Reputation: 91939
Here is the situation:
I get gzipped xml documents from Amazon S3
import boto
from boto.s3.connection import S3Connection
from boto.s3.key import Key
conn = S3Connection('access Id', 'secret access key')
b = conn.get_bucket('mydev.myorg')
k = Key(b)
k.key('documents/document.xml.gz')
I read them in file as
import gzip
f = open('/tmp/p', 'w')
k.get_file(f)
f.close()
r = gzip.open('/tmp/p', 'rb')
file_content = r.read()
r.close()
Question
How can I ungzip the streams directly and read the contents?
I do not want to create temp files, they don't look good.
Upvotes: 39
Views: 39865
Reputation: 817
You can try PIPE and read contents without downloading file
import subprocess
c = subprocess.Popen(['-c','zcat -c <gzip file name>'], shell=True, stdout=subprocess.PIPE, stderr=subprocess.PIPE)
for row in c.stdout:
print row
In addition "/dev/fd/" + str(c.stdout.fileno())

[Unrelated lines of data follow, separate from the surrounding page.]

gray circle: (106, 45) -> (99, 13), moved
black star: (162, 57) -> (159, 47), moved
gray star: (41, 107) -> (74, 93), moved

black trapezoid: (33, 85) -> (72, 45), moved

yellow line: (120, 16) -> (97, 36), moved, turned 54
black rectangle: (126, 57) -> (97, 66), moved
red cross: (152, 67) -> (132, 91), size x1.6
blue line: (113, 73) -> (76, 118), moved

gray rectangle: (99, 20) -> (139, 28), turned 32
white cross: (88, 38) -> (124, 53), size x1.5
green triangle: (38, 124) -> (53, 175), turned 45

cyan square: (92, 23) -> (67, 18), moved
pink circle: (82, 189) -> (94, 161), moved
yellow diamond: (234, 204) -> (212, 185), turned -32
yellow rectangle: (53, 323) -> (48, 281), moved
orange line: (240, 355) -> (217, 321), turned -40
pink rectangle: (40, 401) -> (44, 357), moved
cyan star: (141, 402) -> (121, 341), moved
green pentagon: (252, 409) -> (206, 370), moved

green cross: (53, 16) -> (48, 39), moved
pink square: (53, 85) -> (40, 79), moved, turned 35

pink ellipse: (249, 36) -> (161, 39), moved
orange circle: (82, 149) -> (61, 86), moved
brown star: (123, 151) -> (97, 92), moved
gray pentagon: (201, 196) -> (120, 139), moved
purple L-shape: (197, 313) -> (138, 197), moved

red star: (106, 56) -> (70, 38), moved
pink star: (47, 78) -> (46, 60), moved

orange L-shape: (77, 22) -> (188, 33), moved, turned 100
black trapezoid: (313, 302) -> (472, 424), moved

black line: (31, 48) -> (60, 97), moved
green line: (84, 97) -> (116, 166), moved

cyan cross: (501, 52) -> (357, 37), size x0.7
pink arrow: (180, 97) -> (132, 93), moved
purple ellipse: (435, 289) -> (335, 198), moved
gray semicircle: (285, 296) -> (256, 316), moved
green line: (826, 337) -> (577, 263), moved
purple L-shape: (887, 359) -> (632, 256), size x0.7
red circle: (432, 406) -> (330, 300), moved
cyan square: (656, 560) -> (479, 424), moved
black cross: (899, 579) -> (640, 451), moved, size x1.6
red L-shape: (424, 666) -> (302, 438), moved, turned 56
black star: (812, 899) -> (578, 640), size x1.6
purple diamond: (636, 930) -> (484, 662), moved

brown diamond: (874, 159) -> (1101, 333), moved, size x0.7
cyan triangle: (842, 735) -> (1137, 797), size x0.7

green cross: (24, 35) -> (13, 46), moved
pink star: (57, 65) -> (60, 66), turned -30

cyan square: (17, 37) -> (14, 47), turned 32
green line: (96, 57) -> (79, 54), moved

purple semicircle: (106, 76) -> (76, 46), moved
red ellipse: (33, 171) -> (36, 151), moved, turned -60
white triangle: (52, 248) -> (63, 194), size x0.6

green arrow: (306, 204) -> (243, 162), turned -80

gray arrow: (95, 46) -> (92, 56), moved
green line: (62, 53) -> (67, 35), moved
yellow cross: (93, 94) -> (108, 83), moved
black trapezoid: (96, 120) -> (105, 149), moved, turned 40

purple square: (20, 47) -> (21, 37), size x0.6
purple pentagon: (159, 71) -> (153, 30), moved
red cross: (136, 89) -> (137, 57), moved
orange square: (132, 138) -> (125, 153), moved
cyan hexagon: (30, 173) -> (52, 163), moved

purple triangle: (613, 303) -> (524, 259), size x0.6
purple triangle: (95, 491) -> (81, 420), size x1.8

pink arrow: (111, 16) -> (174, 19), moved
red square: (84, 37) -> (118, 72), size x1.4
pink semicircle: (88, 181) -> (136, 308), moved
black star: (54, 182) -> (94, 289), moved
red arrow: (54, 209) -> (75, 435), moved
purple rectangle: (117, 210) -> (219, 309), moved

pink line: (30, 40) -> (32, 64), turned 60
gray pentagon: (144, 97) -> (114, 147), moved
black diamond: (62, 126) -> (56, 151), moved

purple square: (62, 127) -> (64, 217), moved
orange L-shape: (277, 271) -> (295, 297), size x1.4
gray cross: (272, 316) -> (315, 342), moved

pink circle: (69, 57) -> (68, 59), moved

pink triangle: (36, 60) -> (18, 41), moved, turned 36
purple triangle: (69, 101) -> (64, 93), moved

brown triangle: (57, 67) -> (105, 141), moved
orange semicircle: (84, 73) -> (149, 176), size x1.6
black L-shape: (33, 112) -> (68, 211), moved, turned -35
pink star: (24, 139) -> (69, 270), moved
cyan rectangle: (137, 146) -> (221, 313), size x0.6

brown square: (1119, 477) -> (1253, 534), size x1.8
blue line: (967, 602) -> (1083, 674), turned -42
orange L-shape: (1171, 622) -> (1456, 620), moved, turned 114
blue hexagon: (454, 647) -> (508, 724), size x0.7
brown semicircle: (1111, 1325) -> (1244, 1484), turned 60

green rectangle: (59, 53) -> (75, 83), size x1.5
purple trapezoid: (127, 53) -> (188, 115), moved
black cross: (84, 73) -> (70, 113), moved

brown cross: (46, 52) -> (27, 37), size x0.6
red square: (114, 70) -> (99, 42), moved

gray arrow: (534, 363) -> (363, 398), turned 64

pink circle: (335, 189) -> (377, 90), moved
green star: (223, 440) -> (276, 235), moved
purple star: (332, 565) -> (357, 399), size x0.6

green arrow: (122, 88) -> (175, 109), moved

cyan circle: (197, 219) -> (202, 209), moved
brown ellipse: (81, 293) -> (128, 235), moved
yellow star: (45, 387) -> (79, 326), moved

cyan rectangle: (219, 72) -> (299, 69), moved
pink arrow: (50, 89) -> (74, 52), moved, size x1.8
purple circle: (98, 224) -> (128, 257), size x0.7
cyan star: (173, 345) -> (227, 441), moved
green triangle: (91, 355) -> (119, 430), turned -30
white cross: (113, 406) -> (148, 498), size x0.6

will provide you FIFO file name (Named pipe) which can be passed to other program.
Upvotes: 0
Reputation: 27012
Here's a version based on the answer by Martijn Pieters, but handles the case of multiple gzip streams concatenated together, which non-streaming solutions typically handle transparently.
import zlib
def gunzip(chunks):
dobj = zlib.decompressobj(32 + zlib.MAX_WBITS)
for chunk in chunks:
uncompressed_chunk = dobj.decompress(chunk)
if uncompressed_chunk:
yield uncompressed_chunk
elif dobj.eof:
unused = dobj.unused_data
dobj = zlib.decompressobj(32 + zlib.MAX_WBITS)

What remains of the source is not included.